Still, the ghosts of many other bands inform Calla’s guitar-based sound and Valle’s angsty vocals. First and foremost, this music couldn’t have been possible without The Bends, and in its more histrionic moments the band also reminds of Muse, though the singer continually resists the temptation to go theatrical, thankfully. “Simone”, one of the more upbeat songs that have been floating around the blogs for a few months, is most derivative of Radiohead, “Sanctify”‘s darkly romantic groove is in the style of a band like Tool, and “Bronson”, a Cold War Kids-esque rocker, churns ahead with a familiar, but still enjoyable stomp.

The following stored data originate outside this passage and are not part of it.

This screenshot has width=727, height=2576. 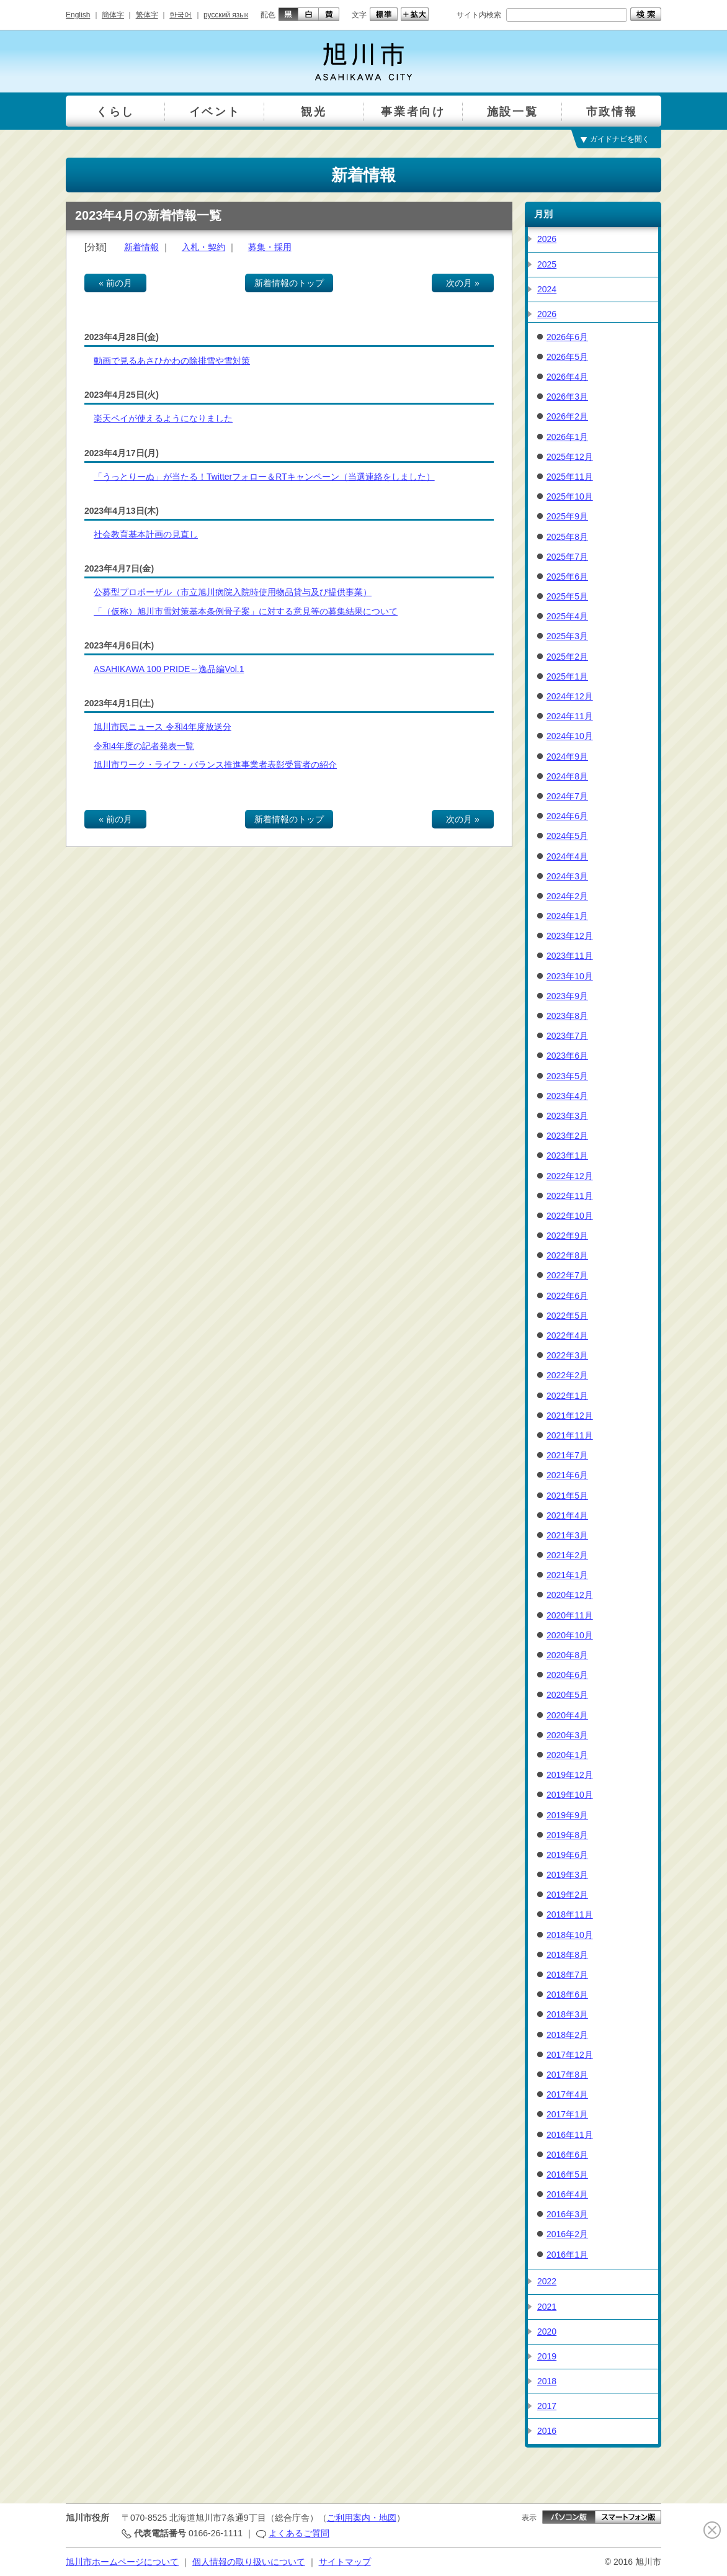 What do you see at coordinates (567, 1875) in the screenshot?
I see `2019年3月` at bounding box center [567, 1875].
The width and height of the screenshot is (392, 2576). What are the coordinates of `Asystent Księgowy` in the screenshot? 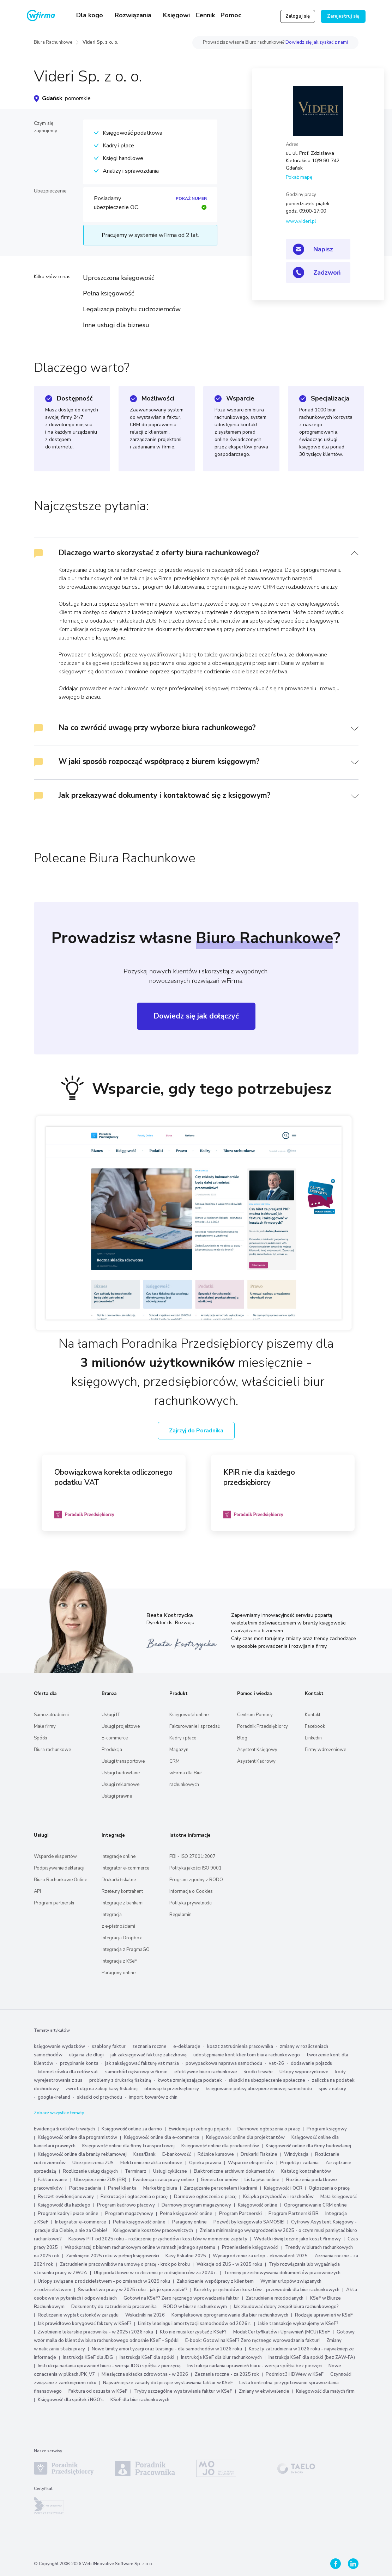 It's located at (257, 1749). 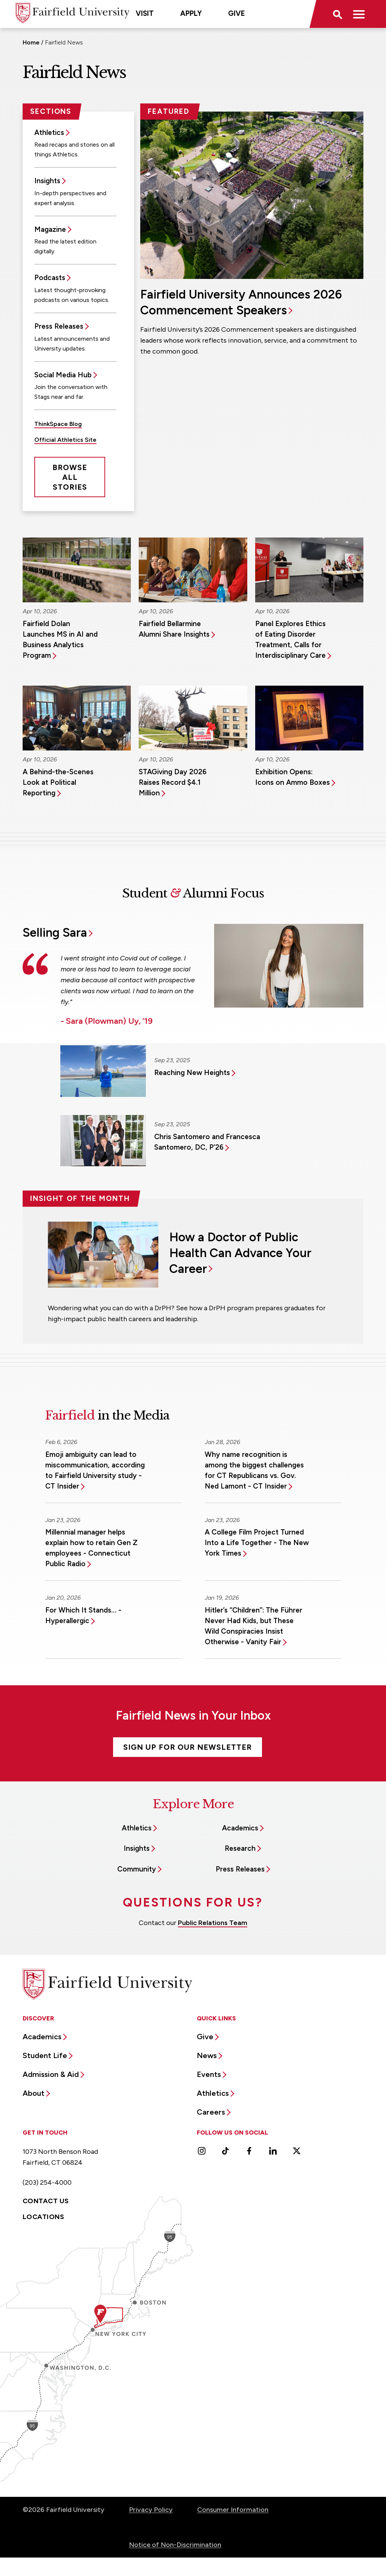  Describe the element at coordinates (136, 1869) in the screenshot. I see `Community` at that location. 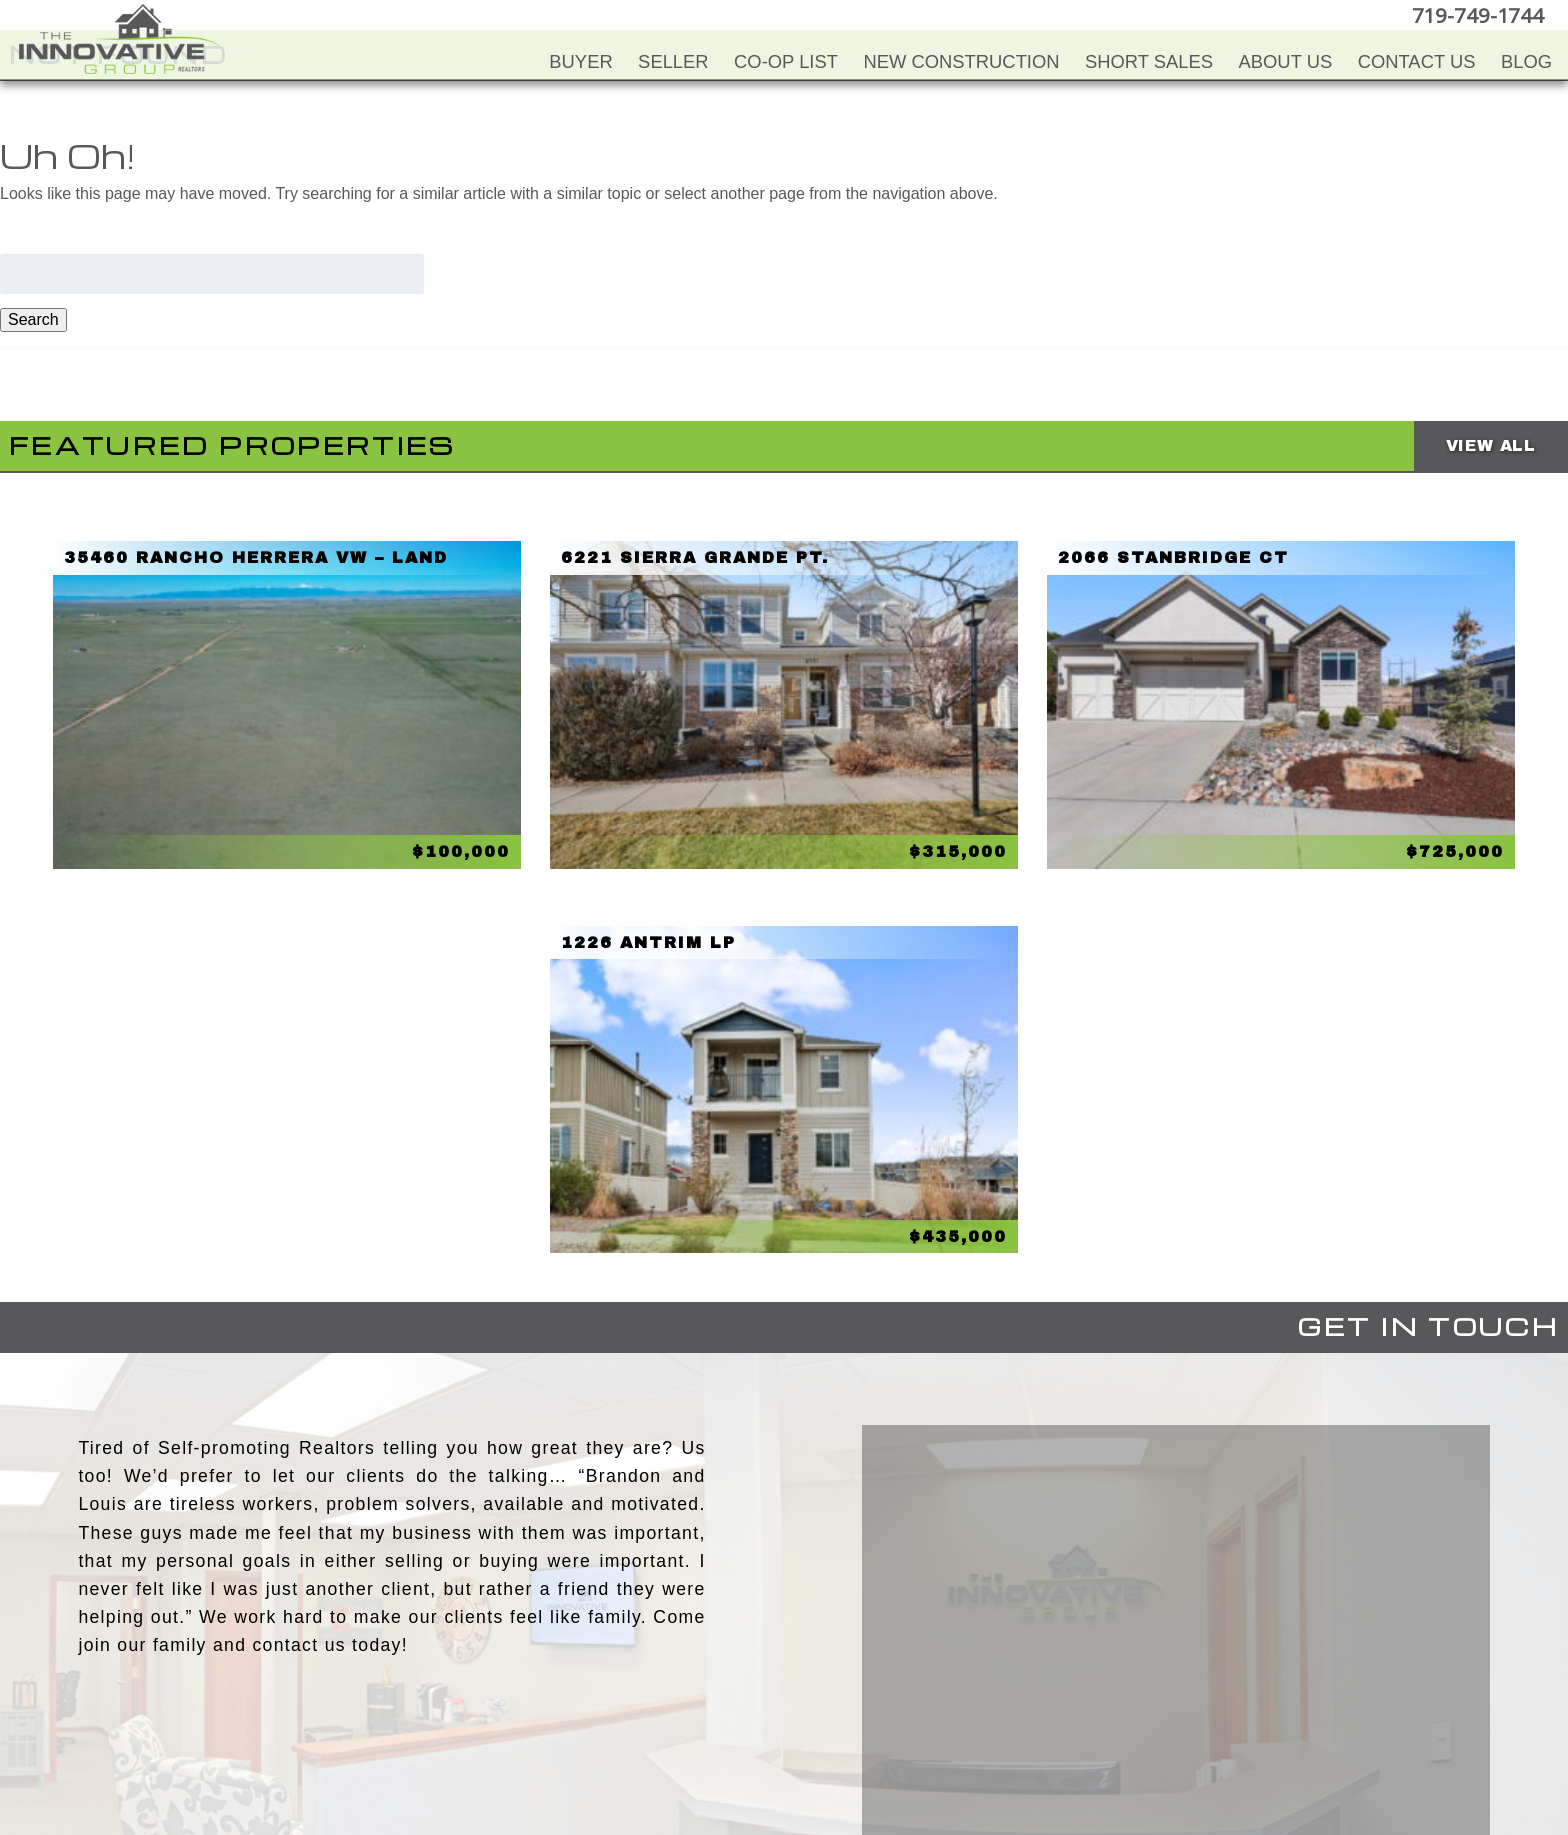 The image size is (1568, 1835). Describe the element at coordinates (961, 61) in the screenshot. I see `New Construction` at that location.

It’s useful to think of Calla’s music in terms of an American idea of rock. There seems to be a spirit of the American West flowing through Calla’s music, which is only to say that, as on “Stand Paralyzed”, the band has nailed a sort of breezy complexity, all open depression, which is both overt and intriguing. Part of it is atmospheric, but there’s also a profoundly scary element to this music. The echoing space-instrumental “Malo” is genuinely creepy, like the opening sequence to one of those horror movies set in a quiet New England town.
This total American-ness could be an easy angle for backlash, but let’s not get too caught up. Pop-rock may sound so much sexier with a Swedish accent, but the quality of this more modest, home-grown fare shouldn’t have to justify itself. “Sleep in Splendour” is a good example—low-pitched and slightly slower in tempo than you might think, its complex tapping guitar becomes, after a few listens, entirely appropriate for the song.
Calla may not be the special talk of SXSW, or the latest band to sweep through New York on a wave of hype, but Strength in Numbers shows us a band who’ve grown exceedingly comfortable in their own style. It’s true that the band doesn’t always get it right, especially when veering closer to the conventional song structures with verses and choruses (that’s when the band most resembles the bands previously noted). But for the most part, Calla has become an uncompromising version of themselves: melancholy, desperate, but above all, unable to break free.